▶ **ABOUT THIS TASK**
Write out exactly, please, every line from the beginning of the entries to the line holding "af branchens samlede salg i starten af 2021.", and no pictures.

▶ **INPUT**
◆ ◆ ◆ ◆

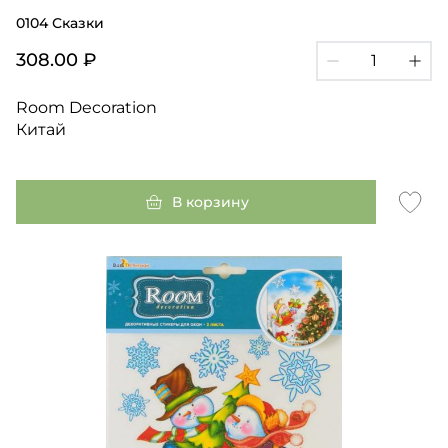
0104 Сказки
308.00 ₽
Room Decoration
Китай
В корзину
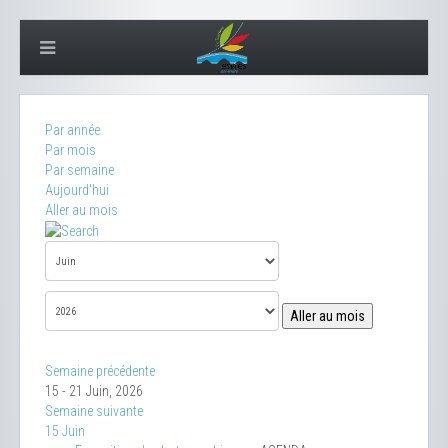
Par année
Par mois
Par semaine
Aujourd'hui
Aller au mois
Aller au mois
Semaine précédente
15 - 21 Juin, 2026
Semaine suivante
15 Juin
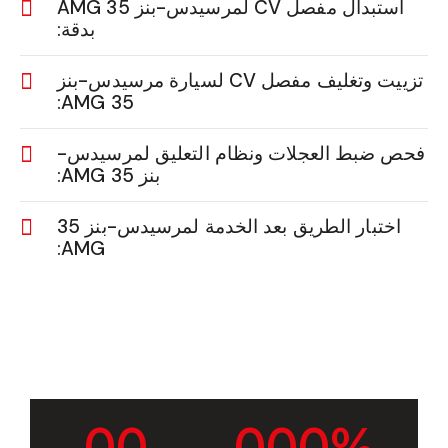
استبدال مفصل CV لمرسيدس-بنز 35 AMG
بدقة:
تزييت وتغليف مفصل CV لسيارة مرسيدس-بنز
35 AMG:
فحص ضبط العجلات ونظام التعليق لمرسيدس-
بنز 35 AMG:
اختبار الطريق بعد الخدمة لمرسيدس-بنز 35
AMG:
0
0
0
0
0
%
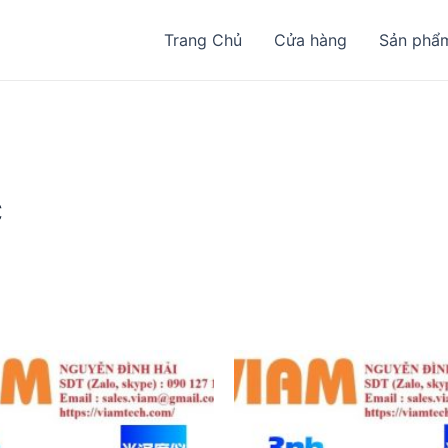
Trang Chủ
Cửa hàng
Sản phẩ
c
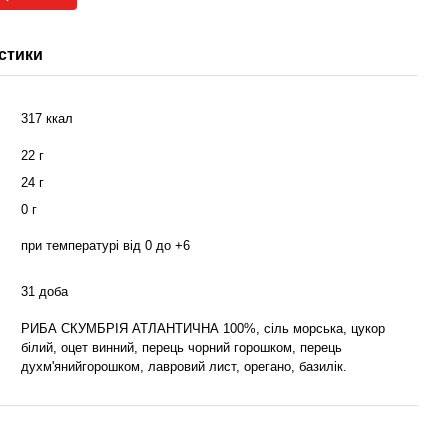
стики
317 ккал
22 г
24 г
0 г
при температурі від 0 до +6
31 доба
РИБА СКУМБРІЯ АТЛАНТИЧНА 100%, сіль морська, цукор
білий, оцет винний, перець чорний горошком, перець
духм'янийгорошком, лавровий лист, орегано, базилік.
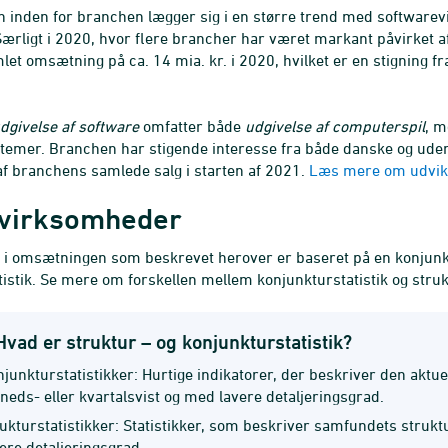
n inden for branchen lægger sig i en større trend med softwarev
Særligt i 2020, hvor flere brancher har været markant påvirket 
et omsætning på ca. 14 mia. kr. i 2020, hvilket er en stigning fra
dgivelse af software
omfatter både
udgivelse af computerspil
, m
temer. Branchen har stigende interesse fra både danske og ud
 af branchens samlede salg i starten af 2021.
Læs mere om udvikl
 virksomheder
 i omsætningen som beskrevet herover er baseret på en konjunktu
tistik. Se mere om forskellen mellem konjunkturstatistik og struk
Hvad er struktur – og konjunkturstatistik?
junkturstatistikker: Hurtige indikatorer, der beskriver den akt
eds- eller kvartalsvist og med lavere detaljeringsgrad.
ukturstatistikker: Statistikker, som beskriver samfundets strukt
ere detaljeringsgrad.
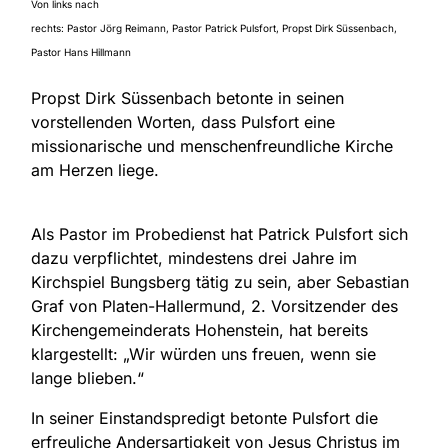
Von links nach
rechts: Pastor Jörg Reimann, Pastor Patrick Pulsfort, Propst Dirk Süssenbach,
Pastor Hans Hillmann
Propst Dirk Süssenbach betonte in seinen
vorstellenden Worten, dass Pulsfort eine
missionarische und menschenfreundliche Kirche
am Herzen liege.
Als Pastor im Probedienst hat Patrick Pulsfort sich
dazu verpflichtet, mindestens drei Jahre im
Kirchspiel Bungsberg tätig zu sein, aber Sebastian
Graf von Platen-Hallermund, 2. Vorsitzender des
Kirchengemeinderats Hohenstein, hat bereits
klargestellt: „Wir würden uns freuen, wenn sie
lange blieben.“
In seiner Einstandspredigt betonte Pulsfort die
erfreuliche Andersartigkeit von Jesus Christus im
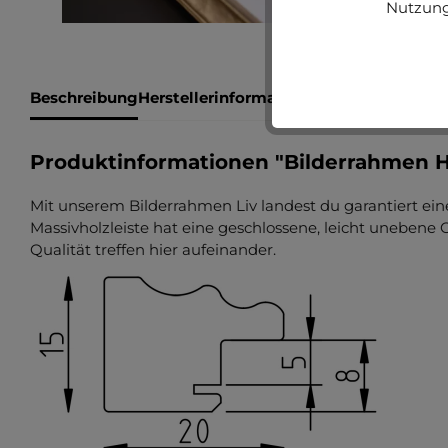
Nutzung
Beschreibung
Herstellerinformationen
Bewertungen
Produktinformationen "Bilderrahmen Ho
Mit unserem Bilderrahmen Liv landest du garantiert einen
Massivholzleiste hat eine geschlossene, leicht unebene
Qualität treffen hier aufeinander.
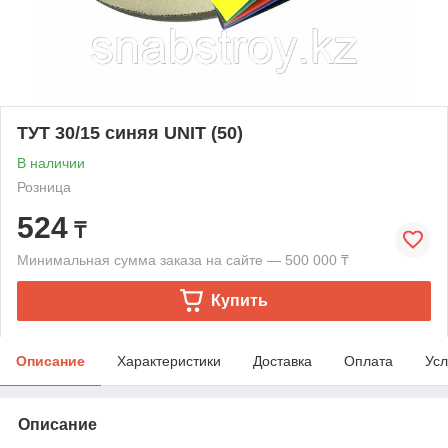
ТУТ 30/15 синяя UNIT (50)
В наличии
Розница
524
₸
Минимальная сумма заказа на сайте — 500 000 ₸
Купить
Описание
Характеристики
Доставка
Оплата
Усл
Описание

◆ ◆ ◆ ◆

▶ **ANSWER SECTION**
0104 Сказки
308.00 ₽
Room Decoration
Китай
В корзину
Par année
Par mois
Par semaine
Aujourd'hui
Aller au mois
Aller au mois
Semaine précédente
15 - 21 Juin, 2026
Semaine suivante
15 Juin
استبدال مفصل CV لمرسيدس-بنز 35 AMG
بدقة:
تزييت وتغليف مفصل CV لسيارة مرسيدس-بنز
35 AMG:
فحص ضبط العجلات ونظام التعليق لمرسيدس-
بنز 35 AMG:
اختبار الطريق بعد الخدمة لمرسيدس-بنز 35
AMG:
0
0
0
0
0
%
Trang Chủ
Cửa hàng
Sản phẩ
c
стики
317 ккал
22 г
24 г
0 г
при температурі від 0 до +6
31 доба
РИБА СКУМБРІЯ АТЛАНТИЧНА 100%, сіль морська, цукор
білий, оцет винний, перець чорний горошком, перець
духм'янийгорошком, лавровий лист, орегано, базилік.
n inden for branchen lægger sig i en større trend med softwarev
Særligt i 2020, hvor flere brancher har været markant påvirket 
et omsætning på ca. 14 mia. kr. i 2020, hvilket er en stigning fra
dgivelse af software
omfatter både
udgivelse af computerspil
, m
temer. Branchen har stigende interesse fra både danske og ud
 af branchens samlede salg i starten af 2021.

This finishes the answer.